(Records shown begins)
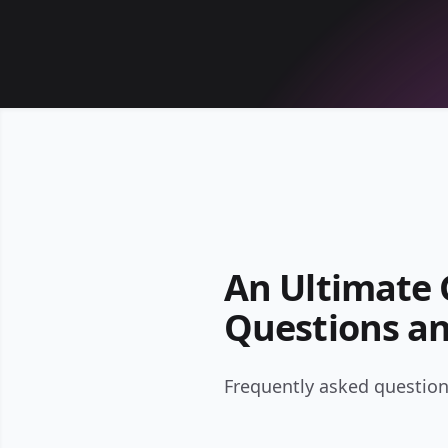
An Ultimate G
Questions a
Frequently asked questions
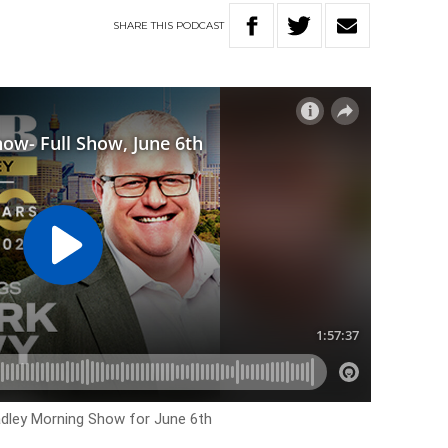
SHARE
THIS
PODCAST
Hadley Morning Show for June 6th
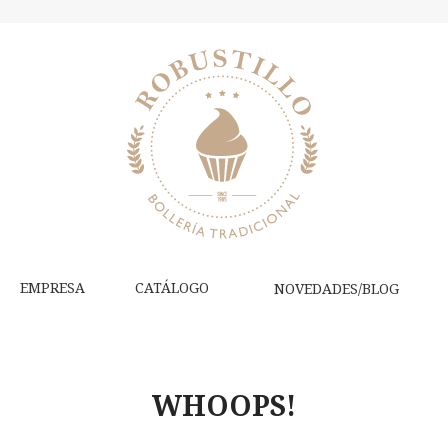
EMPRESA
CATÁLOGO
NOVEDADES/BLOG
WHOOPS!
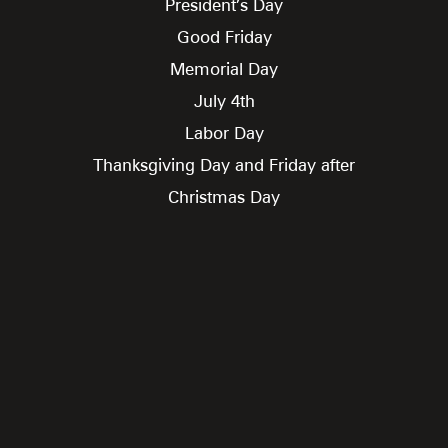
President’s Day
Good Friday
Memorial Day
July 4th
Labor Day
Thanksgiving Day and Friday after
Christmas Day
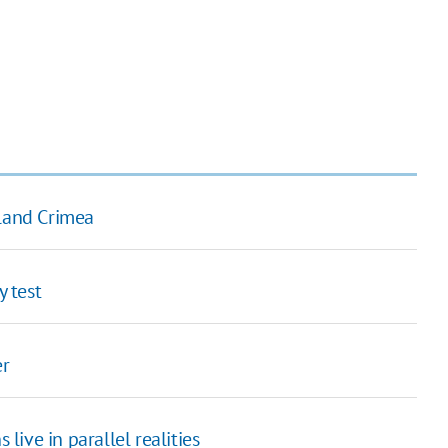
eland Crimea
y test
er
 live in parallel realities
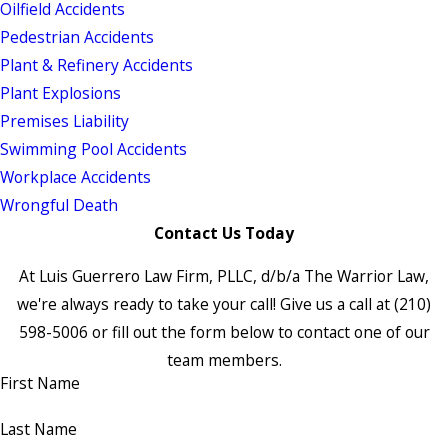
Oilfield Accidents
Pedestrian Accidents
Plant & Refinery Accidents
Plant Explosions
Premises Liability
Swimming Pool Accidents
Workplace Accidents
Wrongful Death
Contact Us Today
At Luis Guerrero Law Firm, PLLC, d/b/a The Warrior Law,
we're always ready to take your call! Give us a call at
(210)
598-5006
or fill out the form below to contact one of our
team members.
First Name
Last Name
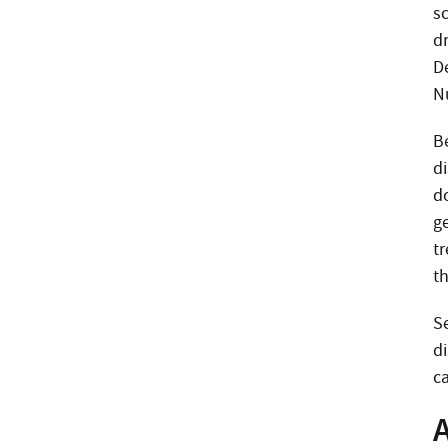
s
d
D
N
B
d
do
g
t
t
S
di
c
A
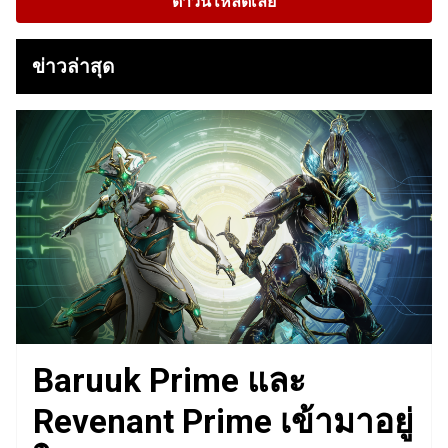
ดาวน์โหลดเลย
ข่าวล่าสุด
Baruuk Prime และ
Revenant Prime เข้ามาอยู่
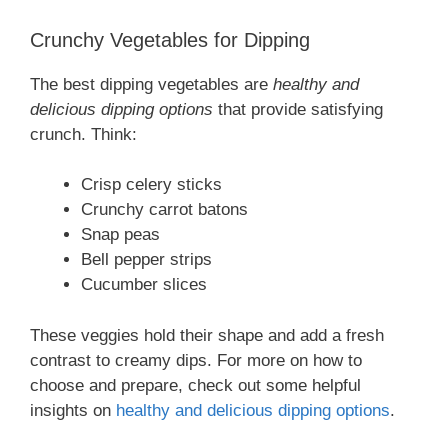
Crunchy Vegetables for Dipping
The best dipping vegetables are
healthy and
delicious dipping options
that provide satisfying
crunch. Think:
Crisp celery sticks
Crunchy carrot batons
Snap peas
Bell pepper strips
Cucumber slices
These veggies hold their shape and add a fresh
contrast to creamy dips. For more on how to
choose and prepare, check out some helpful
insights on
healthy and delicious dipping options
.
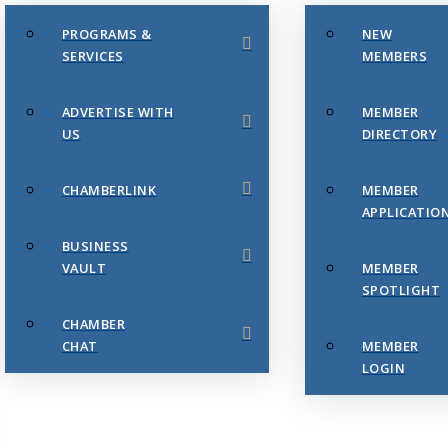
PROGRAMS &
NEW
SERVICES
MEMBERS
ADVERTISE WITH
MEMBER
US
DIRECTORY
CHAMBERLINK
MEMBER
APPLICATIO
BUSINESS
VAULT
MEMBER
SPOTLIGHT
CHAMBER
CHAT
MEMBER
LOGIN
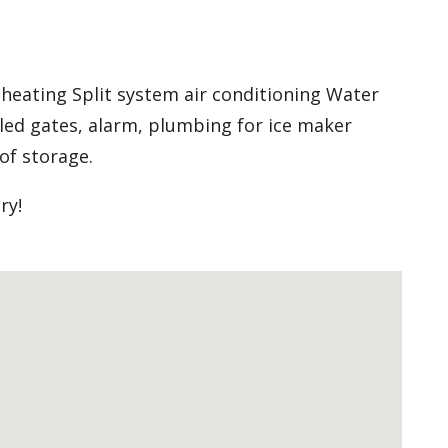
 heating Split system air conditioning Water
led gates, alarm, plumbing for ice maker
of storage.
ry!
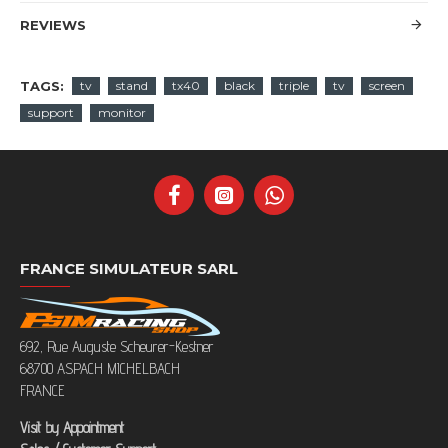
REVIEWS
TAGS:
tv
stand
tx40
black
triple
tv
screen
support
monitor
FRANCE SIMULATEUR SARL
692, Rue Auguste Scheurer-Kestner
68700 ASPACH MICHELBACH
FRANCE
Visit by Appointment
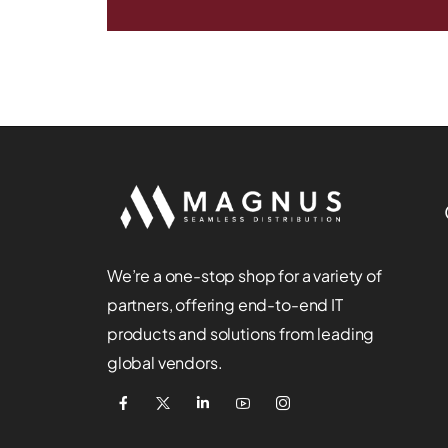
We’re a one-stop shop for a variety of
partners, offering end-to-end IT
products and solutions from leading
global vendors.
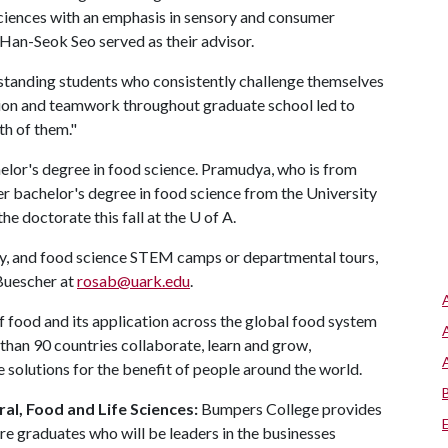
Sciences with an emphasis in sensory and consumer
 Han-Seok Seo served as their advisor.
utstanding students who consistently challenge themselves
action and teamwork throughout graduate school led to
h of them."
elor's degree in food science. Pramudya, who is from
er bachelor's degree in food science from the University
e doctorate this fall at the
U of A
.
ty, and food science STEM camps or departmental tours,
 Buescher at
rosab@uark.edu
.
f food and its application across the global food system
than 90 countries collaborate, learn and grow,
 solutions for the benefit of people around the world.
al, Food and Life Sciences:
Bumpers College provides
re graduates who will be leaders in the businesses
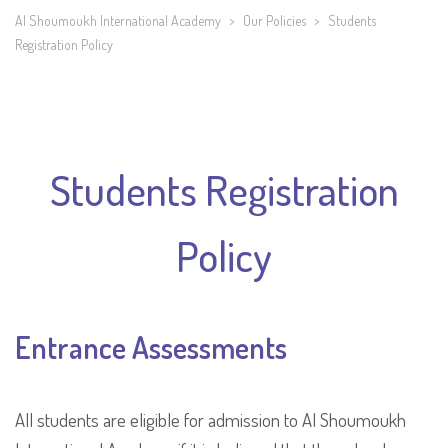
Al Shoumoukh International Academy
>
Our Policies
>
Students
Registration Policy
Students Registration
Policy
Entrance Assessments
All students are eligible for admission to Al Shoumoukh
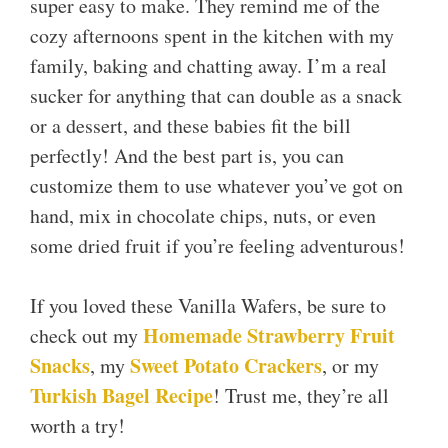
super easy to make. They remind me of the
cozy afternoons spent in the kitchen with my
family, baking and chatting away. I’m a real
sucker for anything that can double as a snack
or a dessert, and these babies fit the bill
perfectly! And the best part is, you can
customize them to use whatever you’ve got on
hand, mix in chocolate chips, nuts, or even
some dried fruit if you’re feeling adventurous!
If you loved these Vanilla Wafers, be sure to
Homemade Strawberry Fruit
check out my
Snacks
Sweet Potato Crackers
, my
, or my
Turkish Bagel Recipe
! Trust me, they’re all
worth a try!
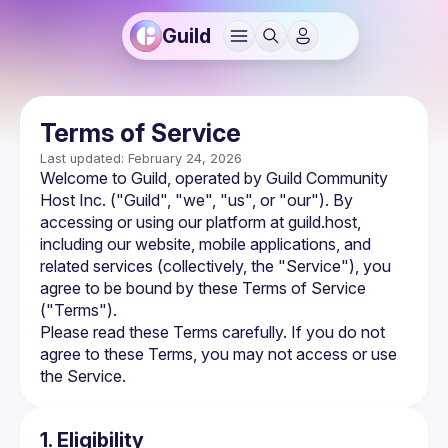
Guild
Terms of Service
Last updated: February 24, 2026
Welcome to Guild, operated by Guild Community 
Host Inc. ("Guild", "we", "us", or "our"). By 
accessing or using our platform at guild.host, 
including our website, mobile applications, and 
related services (collectively, the "Service"), you 
agree to be bound by these Terms of Service 
("Terms").
Please read these Terms carefully. If you do not 
agree to these Terms, you may not access or use 
the Service.
1. Eligibility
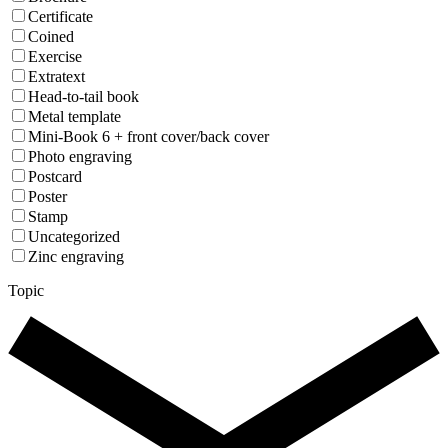
Certificate
Coined
Exercise
Extratext
Head-to-tail book
Metal template
Mini-Book 6 + front cover/back cover
Photo engraving
Postcard
Poster
Stamp
Uncategorized
Zinc engraving
Topic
(Records shown ends)
● **Task requirements**
Bring together each line above where the string "Terms" turns up.

● **Result below**
Terms of Service
agree to be bound by these Terms of Service 
("Terms").
Please read these Terms carefully. If you do not 
agree to these Terms, you may not access or use 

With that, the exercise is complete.